Hello. Pull up a chair. 

I know you came here to talk about grades, or get help on an assignment, or maybe just because your mom or one of your principals forced you to. That’s OK – I don’t take those sorts of things personally.

I can’t help but notice, however, that whatever your motivation, it does NOT seem to be a deep hunger for learning this particular skill or content. That’s also OK – like I said, not personal.

I can see your frustration. Seemed like you had all the time in the world to make up work, catch up on reading, figure out a plan… and now – suddenly – the semester is almost over, due dates are past, and you finally noticed the review sheet for the final and you don’t know ANY of this stuff – or so it feels.

Or maybe it’s a nagging disdain for school in general. Maybe you’ve begun to notice that the system itself isn’t particularly geared for deep, personal learning. It’s more like a weird bureaucratic game – fake some nice, show up and turn stuff in, and guess what each teacher actually wants from week to week. What you want, who you are, where you’re at, doesn’t seem to matter much.

And you’re right – it’s a stupid system. Some of us are working on that, but…

Library Girl

Hear me out – just for a moment. Please consider that even if grades are stupid, they’re still how the current system works. Even if they don’t accurately express who you are, what you know, or what you’ve done, they ARE attainable without extensive suffering. More importantly, grades give you options. 

Maybe your parents will go easier on you about stuff if your grades are good. You have more choices about what to take next year if your grades are good. It’s easier to get into things you want to join, or get the jobs you want if you start working while still in school.

When you graduate, those silly numbers and letters largely dictate how many choices you’ll have about where you go and what you do from here. It’s not about what I think you should do at that point – it’s about YOU having OPTIONS.

And those, for better or worse, largely come from grades.

Trombone Boy

I hope, too, that you realize that even if grades don’t always measure learning, there’s still lots of learning to be had here. Most of your teachers got into this profession out of some combination of caring about kids and loving whatever subject they’re teaching. 

Not ME, of course – I’m working out my personal issues by torturing teenagers – but I’m the exception. Most of the others felt a ‘calling’ to do this. They may seem jaded and bitter now, but the roots of their idealism are still there. You just have to tap into them. 

You don’t have to love every subject, and certainly not every assignment, but please don’t let your frustration get in the way of noticing when something really is kinda cool, or interesting, or important, or engaging. It’s OK to care from time to time. It doesn’t mean you’ve sold out or given in; it just means you’re listening and willing to learn. 

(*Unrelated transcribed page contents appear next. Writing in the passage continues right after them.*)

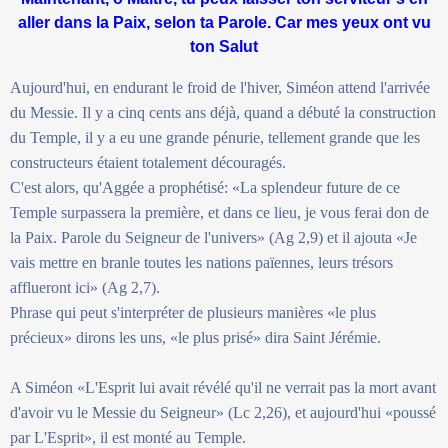
aller dans la Paix, selon ta Parole. Car mes yeux ont vu
ton Salut
Aujourd'hui, en endurant le froid de l'hiver, Siméon attend l'arrivée
du Messie. Il y a cinq cents ans déjà, quand a débuté la construction
du Temple, il y a eu une grande pénurie, tellement grande que les
constructeurs étaient totalement découragés.
C'est alors, qu'Aggée a prophétisé: «La splendeur future de ce
Temple surpassera la première, et dans ce lieu, je vous ferai don de
la Paix. Parole du Seigneur de l'univers» (Ag 2,9) et il ajouta «Je
vais mettre en branle toutes les nations païennes, leurs trésors
afflueront ici» (Ag 2,7).
Phrase qui peut s'interpréter de plusieurs manières «le plus
précieux» dirons les uns, «le plus prisé» dira Saint Jérémie.
A Siméon «L'Esprit lui avait révélé qu'il ne verrait pas la mort avant
d'avoir vu le Messie du Seigneur» (Lc 2,26), et aujourd'hui «poussé
par L'Esprit», il est monté au Temple.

One other thing, then we’ll look at your grade and realistic options between now and the end of the grading period. Pretend you’re really listening to me here and I’ll probably go easier on you when it comes time to finalize this stuff. We like to feel like we’re ‘reaching the kids’. 

It’s possible you haven’t made very good decisions so far this year. Maybe this is the latest in a long series of rocky semesters, or maybe it’s new – school used to be easy until

If the underlying issues are about family, or legal stuff, or chemical imbalances, addiction, abuse, or simply good ol’ generalized rampant dysfunction – you need to understand that you’re not old enough for most of what’s happened to you in life so far to be your fault. 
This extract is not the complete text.